Parallel scan in DynamoDB - Time & Space Complexity
When we scan a large DynamoDB table, the time it takes depends on how many items we check. Parallel scan splits this work into parts to do at the same time.
We want to understand how the total work changes when we scan with multiple parts running together.
Analyze the time complexity of the following DynamoDB parallel scan code.
const params = {
TableName: "MyTable",
Segment: segmentNumber,
TotalSegments: totalSegments
};
const data = await dynamodb.scan(params).promise();
// Repeat for each segment in parallel
This code scans one segment of the table. Multiple segments are scanned at the same time to cover the whole table faster.

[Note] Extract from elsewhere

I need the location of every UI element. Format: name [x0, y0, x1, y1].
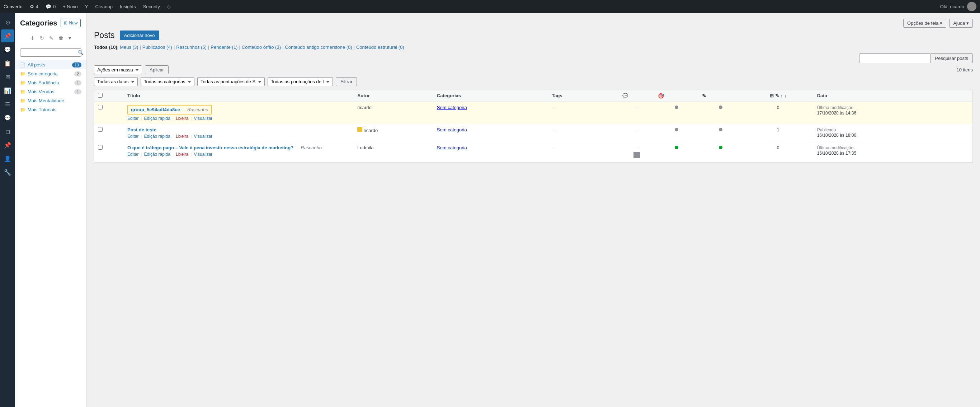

Look at what repeats when scanning in parallel.
- Primary operation: Scanning each segment of the table.
- How many times: Once per segment, all running at the same time.
As the table size grows, each segment has more items to scan, so each scan takes longer.
| Input Size (n) | Approx. Operations per Segment |
|---|---|
| 10 | 10 / totalSegments |
| 100 | 100 / totalSegments |
| 1000 | 1000 / totalSegments |
Pattern observation: The total work is split evenly, so each part does less work as segments increase.
Time Complexity: O(n / p)
This means the time to scan each segment decreases as we increase the number of parallel segments, dividing the total work.
[X] Wrong: "Parallel scan always makes scanning instant no matter how big the table is."
[OK] Correct: Even with parallel scan, the total work depends on the table size. More segments help, but each segment still scans part of the table, so time reduces but does not disappear.
Understanding how parallel scan splits work helps you explain how to handle big data efficiently. It shows you can think about dividing tasks to save time, a useful skill in many real projects.
"What if we increase the number of segments beyond the number of CPU cores available? How would that affect the time complexity?"